Extracted material -
+++
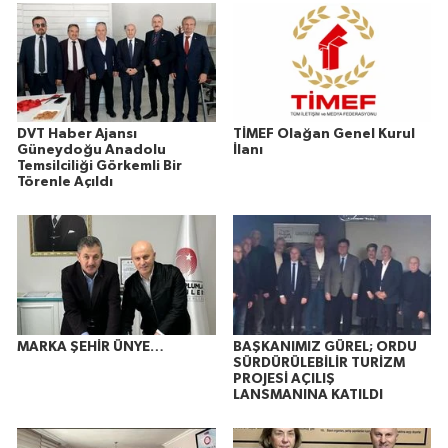
DVT Haber Ajansı
TİMEF Olağan Genel Kurul
Güneydoğu Anadolu
İlanı
Temsilciliği Görkemli Bir
Törenle Açıldı
MARKA ŞEHİR ÜNYE…
BAŞKANIMIZ GÜREL; ORDU
SÜRDÜRÜLEBİLİR TURİZM
PROJESİ AÇILIŞ
LANSMANINA KATILDI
+++
How to complete this task -
Output every line of the records above unchanged, and keep the pictures out.

Answer for this exercise -
DVT Haber Ajansı
TİMEF Olağan Genel Kurul
Güneydoğu Anadolu
İlanı
Temsilciliği Görkemli Bir
Törenle Açıldı
MARKA ŞEHİR ÜNYE…
BAŞKANIMIZ GÜREL; ORDU
SÜRDÜRÜLEBİLİR TURİZM
PROJESİ AÇILIŞ
LANSMANINA KATILDI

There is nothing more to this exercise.